When I was coming up in Hapkido, I struggled a great deal when working with opponents bigger and stronger than I was.  I had a lot to prove! I was getting messages from my instructor that women were a group who needed more confidence, a group who underestimated ourselves.  And the most dominant narrative of our practice was self-defense against rape.  It wasn’t just a leg sweep, it was a leg sweep or you’ll die!

And so the frustration of not being able to budge my bigger male partner in even a basic technique was so muuuuuuuch.  I wanted it to work! I wanted to show my fire! I wanted to flow and fight like a Hapkido tiger! But I couldn’t.  It just wouldn’t work.

At worst, I’d be singled out for being “too nice” in front of the whole class.  This just killed me because nice was the farthest thing from my mind.  At best, my kind male partners would offer the advice of, “you just need to push harder.”

Just push harder.

Just twist harder, just pull tighter, just be meaner, just be stronger.

But what if I am already twisting and fighting and pulling as hard as I can? What if I’m already giving it all I’ve got? What if this is as hard as I can go right now? I could work out and become stronger, yes!
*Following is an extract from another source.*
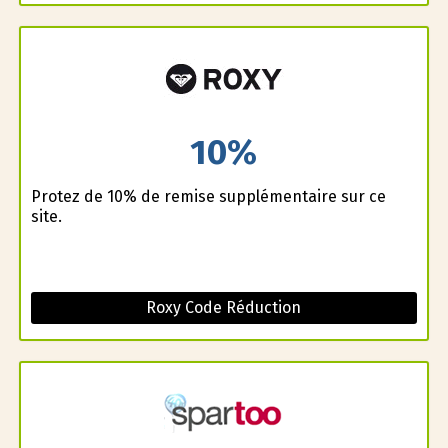
10%
Profitez de 10% de remise supplémentaire sur ce
site.
Roxy Code Réduction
But I’ll never be stronger than everyone.  There will always be someone bigger.  Someone meaner.

The Path of Non-Resistance

Even though people were telling me to do it harder, Hapkido was showing me something different.  When I watched my favorite upper rank do things, they weren’t doing it hard. I could see their relaxation.  And the principles of Hapkido are these:

  • Circular Motion
  • The Water Principle
  • Non-Resistance

I searched hard in those principles for Push Harder.  It’s nowhere to be found in circular motion.  And water – it does not push harder, it is steady and continuous moving around and never wavering.  Perhaps fighting might with might could be found in the principle of Non-Resistance? Clearly not.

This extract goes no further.